At Autodesk we rely heavily on cloud computing to make all of this happen and from the perspective of simulation post-processing - being the processing of the data that is the result of the simulation - we have been leveraging GPU resources in the cloud to generate visualizations of simulation data. Clients need to be able to inspect the data by generating visualizations on-the-fly which requires an architecture that can handle transient compute processes that don’t simply reserve cloud computing capacity for the duration of a user session.
Vulkan has brought us both flexible compute and graphics along with a vendor-agnostic implementation in a way no other GPU API has before.

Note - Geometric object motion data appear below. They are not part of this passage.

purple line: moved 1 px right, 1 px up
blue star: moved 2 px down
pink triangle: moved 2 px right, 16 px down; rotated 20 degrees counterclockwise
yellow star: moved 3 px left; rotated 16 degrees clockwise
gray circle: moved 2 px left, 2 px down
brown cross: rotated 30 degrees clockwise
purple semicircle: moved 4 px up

We had faced limitations on the capabilities of OpenGL on some platforms and an explicit API gives us much more control over how the GPU operates. While our various solvers use a variety of technologies to perform their computations on both the CPU and GPU we decided to unify on a portable, modern explicit GPU API for our post processing system. Given the results of the compute are targeted at interactive visualization we wanted a solution that could be enabled for graphics as well so Vulkan was the only viable choice.

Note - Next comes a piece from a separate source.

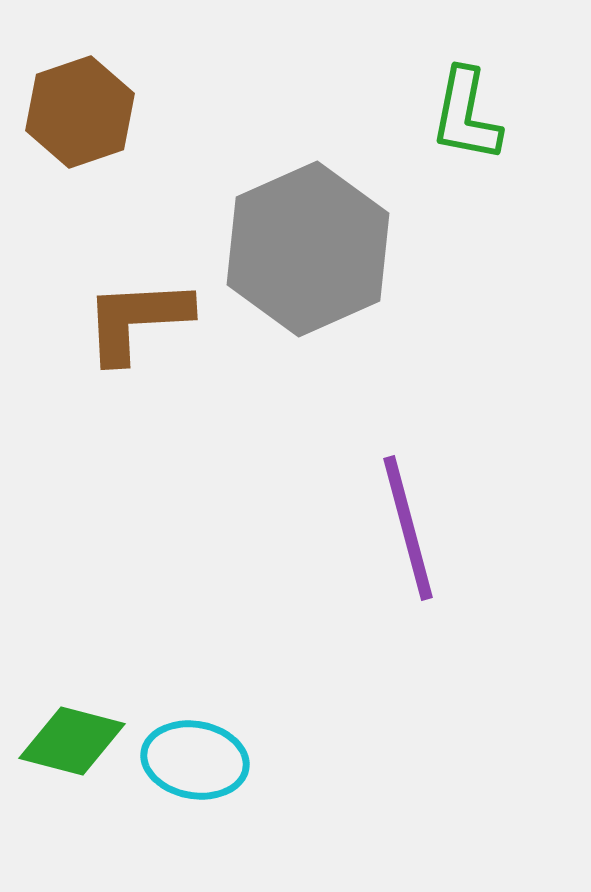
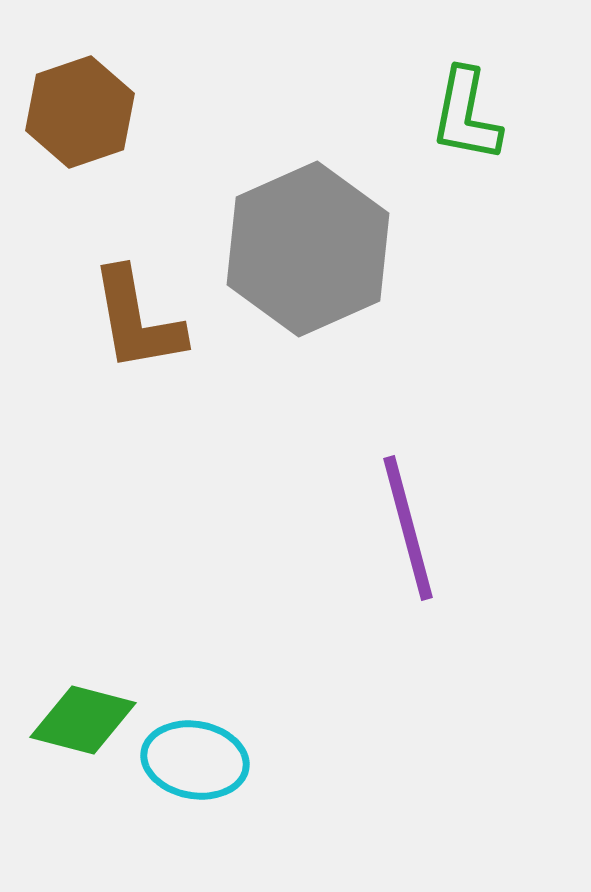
brown L-shape: rotated 97 degrees counterclockwise
green diamond: moved 11 px right, 21 px up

So What Are We Actually Doing?
Depending on the simulation domain we can be dealing with a variety of topologies from uniform voxel domains to tetrahedral meshes to octree structures and the resulting datasets are often timeseries with hundreds of discrete timesteps over a number of physics types. The output can be many thousands of individual datasets. Vulkan compute has enabled us to perform ‘operations’ on this data to generate iso-surfaces, iso-volumes, volumetric slices, flow lines, time-series probes and more from a variety of different datasets on-demand and pass them to the client for rendering in a native or browser-based renderer.

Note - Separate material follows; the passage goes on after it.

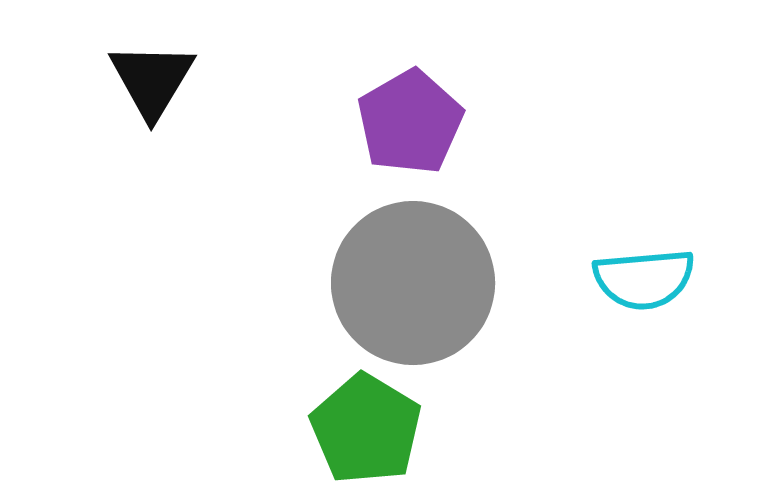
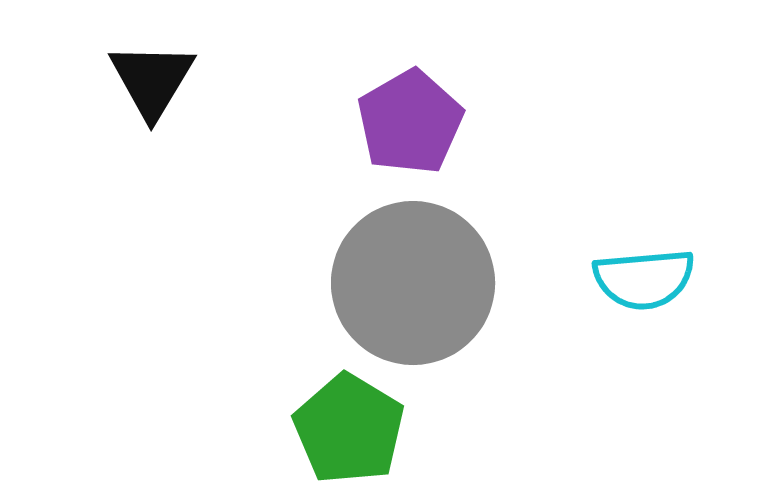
green pentagon: moved 17 px left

As an example a client can request an iso-surface to be generated for a given dataset at a specific value and the server is responsible for fetching the dataset, performing the iso-surface operation, mapping the requisite data to the geometry and passing the results to the client for rendering. The client and server may be on the same machine, they may even be the same application or they may be running on different machines on opposite sides of the world.
Each of these operations is authored as a GLSL compute shader, compiled to SPIR-V and predominantly executed by our Vulkan runtime inside a docker container on the cloud. The flexibility of Vulkan also means our runtime can execute client-side on just about any kind of device. This runtime flexibility enables us to make the decision whether to use client or server-side compute depending on the dataset size, compute capability and available network bandwidth.
While our primary use-case is executing our Vulkan code headless on the cloud we can also pass the generated buffers directly to a Vulkan-based renderer which is something that was necessary to do for debugging and profiling work. The primary development was initially done on macOS thanks to MoltenVK but it became necessary to use Linux (or Windows) systems with Nvidia GPUs to enable access to the NSight debugging tools. The caveat was that to debug Vulkan compute NSight requires a swapchain so this meant connecting compute to rendering which served as an effective visual debugging tool as well as allowing us to inspect state within NSight. More recently we have replicated this developer experience with AMD GPUs in RenderDoc.
The performance goal of these operations is to be as close to realtime as possible, so for example a request to animate an isosurface across the range of a dataset on a tetrahedral mesh with tens of millions of elements should be able to be done at 60+ fps. This meant that it wasn’t too burdensome to always execute the compute pipeline and then use the output of that as the input to the render pipeline on a per-frame basis for debugging purposes and then simply do an arbitrary frame capture in order to inspect the state of the compute pipeline.
For development we have tried to be as platform-agnostic as possible, this is something that Vulkan enabled us to do over any other GPU API option. We use the prebuilt Vulkan SDK provided by LunarG (except in instances where we are using M1 Macs that don’t have a pre-compiled SDK available, in that case we build the required components manually) which provides us the glslang compiler and the Vulkan headers. We also aim to be compiler independent and support recent versions of Clang/LLVM, GCC and MSVC. MoltenVK has been hugely valuable to us by providing the ability to execute our Vulkan code on Apple platforms without any discernable performance penalty versus writing a native Metal implementation but more importantly without requiring any modification of the code itself.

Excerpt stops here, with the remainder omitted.